■ YOUR OBJECTIVE
Tally up the lines below containing the string "جامعه", then write the number alone.

(Page-level text extractions)

=-=-=-=-=

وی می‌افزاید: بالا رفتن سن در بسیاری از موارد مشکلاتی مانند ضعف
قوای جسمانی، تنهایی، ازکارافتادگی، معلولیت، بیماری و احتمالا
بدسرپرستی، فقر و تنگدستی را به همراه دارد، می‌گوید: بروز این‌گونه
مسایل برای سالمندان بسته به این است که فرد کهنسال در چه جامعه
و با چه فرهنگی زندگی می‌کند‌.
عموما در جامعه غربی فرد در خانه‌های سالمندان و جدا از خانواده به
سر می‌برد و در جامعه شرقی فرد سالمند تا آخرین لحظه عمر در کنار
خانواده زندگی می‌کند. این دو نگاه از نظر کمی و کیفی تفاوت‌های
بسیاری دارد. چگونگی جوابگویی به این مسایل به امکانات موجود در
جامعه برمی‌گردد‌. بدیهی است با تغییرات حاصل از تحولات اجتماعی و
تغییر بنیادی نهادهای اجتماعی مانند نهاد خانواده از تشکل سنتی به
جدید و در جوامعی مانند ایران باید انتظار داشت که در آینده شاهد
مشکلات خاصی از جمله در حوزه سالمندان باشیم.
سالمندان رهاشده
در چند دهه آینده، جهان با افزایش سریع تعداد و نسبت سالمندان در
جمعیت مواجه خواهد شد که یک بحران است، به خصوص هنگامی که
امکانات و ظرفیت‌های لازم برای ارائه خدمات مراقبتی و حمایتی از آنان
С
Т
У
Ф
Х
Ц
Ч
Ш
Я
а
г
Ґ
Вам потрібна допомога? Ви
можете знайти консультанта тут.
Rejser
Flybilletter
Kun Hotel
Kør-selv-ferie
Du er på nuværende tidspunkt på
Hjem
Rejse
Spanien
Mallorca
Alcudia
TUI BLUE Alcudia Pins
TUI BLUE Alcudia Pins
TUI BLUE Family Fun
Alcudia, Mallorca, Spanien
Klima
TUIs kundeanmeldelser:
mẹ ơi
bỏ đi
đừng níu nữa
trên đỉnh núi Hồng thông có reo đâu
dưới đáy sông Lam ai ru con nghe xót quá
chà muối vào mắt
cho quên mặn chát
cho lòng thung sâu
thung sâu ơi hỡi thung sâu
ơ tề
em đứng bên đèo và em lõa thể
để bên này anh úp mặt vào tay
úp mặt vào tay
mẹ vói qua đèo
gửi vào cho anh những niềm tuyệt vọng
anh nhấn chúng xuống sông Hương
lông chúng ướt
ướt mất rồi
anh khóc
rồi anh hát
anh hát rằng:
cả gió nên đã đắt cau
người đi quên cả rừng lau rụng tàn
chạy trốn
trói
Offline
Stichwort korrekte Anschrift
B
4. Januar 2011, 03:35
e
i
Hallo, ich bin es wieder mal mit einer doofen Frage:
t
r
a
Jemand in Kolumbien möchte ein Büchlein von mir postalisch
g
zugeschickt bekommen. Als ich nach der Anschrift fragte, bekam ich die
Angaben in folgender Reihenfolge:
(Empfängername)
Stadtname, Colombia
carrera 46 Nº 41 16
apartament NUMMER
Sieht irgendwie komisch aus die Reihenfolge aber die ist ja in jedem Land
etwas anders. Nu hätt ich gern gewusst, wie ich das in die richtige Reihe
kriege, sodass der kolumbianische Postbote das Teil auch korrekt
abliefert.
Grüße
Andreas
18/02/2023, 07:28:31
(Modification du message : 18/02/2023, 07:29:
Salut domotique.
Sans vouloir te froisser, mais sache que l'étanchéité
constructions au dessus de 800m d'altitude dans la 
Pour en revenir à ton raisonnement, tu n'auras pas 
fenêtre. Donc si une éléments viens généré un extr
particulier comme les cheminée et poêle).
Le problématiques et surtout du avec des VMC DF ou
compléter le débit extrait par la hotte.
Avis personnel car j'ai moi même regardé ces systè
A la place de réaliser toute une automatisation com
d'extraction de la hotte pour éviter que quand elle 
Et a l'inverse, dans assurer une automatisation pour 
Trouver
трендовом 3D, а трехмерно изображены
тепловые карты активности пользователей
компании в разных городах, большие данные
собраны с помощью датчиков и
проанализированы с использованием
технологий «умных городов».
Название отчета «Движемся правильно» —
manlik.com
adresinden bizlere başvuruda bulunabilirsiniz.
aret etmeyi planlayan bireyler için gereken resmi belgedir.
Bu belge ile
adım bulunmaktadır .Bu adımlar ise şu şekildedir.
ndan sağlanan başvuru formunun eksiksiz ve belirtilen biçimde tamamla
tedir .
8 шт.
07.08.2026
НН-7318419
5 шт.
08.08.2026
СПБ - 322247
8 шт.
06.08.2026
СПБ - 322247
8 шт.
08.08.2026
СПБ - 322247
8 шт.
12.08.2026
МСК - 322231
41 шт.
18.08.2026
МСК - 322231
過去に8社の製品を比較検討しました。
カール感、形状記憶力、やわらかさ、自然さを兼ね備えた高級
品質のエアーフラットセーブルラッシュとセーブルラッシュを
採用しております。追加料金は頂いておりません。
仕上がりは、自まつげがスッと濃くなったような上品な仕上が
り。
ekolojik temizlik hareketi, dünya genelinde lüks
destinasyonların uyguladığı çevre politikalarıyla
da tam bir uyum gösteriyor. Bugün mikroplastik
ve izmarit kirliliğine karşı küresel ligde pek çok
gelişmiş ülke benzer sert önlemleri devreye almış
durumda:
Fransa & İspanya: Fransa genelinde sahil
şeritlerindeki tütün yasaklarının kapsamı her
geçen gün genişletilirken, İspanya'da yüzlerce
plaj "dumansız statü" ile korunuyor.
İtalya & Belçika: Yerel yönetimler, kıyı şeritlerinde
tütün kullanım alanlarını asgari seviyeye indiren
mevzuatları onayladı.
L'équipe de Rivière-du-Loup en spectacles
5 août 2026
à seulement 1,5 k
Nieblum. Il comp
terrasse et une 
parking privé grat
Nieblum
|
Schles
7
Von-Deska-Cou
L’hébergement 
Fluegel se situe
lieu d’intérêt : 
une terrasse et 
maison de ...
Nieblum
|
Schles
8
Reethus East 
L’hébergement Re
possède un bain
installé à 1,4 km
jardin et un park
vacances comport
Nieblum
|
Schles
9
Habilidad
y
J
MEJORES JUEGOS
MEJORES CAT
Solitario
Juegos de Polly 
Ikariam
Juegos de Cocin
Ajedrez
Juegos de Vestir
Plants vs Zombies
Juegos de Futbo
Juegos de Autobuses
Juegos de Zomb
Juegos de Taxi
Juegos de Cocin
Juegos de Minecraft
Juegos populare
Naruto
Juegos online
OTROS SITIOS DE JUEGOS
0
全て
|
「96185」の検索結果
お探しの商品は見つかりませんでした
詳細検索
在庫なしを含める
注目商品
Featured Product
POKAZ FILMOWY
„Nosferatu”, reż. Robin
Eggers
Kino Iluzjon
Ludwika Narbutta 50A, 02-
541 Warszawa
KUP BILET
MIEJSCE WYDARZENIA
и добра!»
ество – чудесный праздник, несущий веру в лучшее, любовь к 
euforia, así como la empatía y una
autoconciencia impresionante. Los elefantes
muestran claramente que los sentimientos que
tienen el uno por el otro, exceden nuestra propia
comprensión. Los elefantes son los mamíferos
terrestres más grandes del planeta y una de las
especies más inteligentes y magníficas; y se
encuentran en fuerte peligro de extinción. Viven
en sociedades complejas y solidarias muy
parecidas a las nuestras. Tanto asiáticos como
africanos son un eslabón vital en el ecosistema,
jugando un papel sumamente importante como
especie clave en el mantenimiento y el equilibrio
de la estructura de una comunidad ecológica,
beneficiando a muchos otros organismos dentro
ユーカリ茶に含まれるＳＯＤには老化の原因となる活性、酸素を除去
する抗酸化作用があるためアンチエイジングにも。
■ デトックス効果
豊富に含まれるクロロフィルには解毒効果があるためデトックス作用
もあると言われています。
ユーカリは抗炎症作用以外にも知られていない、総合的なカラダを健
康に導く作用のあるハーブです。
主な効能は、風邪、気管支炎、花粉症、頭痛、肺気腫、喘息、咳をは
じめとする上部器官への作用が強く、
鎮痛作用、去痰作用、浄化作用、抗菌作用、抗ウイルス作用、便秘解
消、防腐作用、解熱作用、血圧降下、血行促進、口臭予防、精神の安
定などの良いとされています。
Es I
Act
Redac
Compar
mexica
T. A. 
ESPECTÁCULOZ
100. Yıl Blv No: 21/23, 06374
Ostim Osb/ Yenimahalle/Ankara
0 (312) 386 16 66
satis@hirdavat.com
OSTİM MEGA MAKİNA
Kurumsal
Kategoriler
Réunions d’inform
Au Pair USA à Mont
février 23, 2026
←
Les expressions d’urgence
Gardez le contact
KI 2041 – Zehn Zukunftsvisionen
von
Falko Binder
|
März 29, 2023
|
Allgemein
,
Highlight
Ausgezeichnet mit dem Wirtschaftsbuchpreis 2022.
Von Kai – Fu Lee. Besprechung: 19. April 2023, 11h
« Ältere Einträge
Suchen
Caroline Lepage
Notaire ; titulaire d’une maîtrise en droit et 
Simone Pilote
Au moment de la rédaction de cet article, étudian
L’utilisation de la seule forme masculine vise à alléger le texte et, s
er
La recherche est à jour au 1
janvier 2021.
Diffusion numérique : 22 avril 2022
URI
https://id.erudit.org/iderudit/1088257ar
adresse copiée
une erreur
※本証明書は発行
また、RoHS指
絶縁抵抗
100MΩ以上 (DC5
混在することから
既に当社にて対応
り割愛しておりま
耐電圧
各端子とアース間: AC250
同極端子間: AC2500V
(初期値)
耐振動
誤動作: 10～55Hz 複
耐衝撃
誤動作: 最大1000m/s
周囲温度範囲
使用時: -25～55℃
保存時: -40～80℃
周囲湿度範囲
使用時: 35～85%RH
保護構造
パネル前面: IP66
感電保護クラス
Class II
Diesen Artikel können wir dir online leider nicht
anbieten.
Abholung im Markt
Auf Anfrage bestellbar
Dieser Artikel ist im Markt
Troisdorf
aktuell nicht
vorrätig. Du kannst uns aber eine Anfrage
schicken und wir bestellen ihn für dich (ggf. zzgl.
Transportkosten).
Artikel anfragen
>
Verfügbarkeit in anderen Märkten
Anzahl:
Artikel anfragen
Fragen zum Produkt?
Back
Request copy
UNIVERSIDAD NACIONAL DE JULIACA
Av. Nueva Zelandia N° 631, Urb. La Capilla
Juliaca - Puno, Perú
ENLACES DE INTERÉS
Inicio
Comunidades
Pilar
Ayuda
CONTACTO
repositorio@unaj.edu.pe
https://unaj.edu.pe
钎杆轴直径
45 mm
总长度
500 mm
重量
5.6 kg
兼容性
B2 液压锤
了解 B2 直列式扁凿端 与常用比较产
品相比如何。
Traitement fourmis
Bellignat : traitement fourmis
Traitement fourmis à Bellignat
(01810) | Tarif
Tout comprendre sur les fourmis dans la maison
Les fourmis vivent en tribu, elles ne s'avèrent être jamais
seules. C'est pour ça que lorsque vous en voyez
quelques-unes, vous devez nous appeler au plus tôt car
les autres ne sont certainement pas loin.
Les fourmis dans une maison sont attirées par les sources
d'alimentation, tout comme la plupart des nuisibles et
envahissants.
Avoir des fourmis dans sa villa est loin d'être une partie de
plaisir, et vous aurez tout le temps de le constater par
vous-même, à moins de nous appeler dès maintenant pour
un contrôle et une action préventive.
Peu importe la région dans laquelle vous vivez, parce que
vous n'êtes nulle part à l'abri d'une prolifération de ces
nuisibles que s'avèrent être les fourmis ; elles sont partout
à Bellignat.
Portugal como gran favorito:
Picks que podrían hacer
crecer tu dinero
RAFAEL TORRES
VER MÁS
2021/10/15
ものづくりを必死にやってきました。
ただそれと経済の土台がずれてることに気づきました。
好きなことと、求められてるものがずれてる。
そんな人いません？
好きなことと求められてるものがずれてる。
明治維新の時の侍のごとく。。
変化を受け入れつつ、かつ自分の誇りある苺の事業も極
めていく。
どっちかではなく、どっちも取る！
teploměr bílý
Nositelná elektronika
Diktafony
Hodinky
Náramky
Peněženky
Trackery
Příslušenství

=-=-=-=-=

■ OUTPUT FOR THIS EXERCISE
4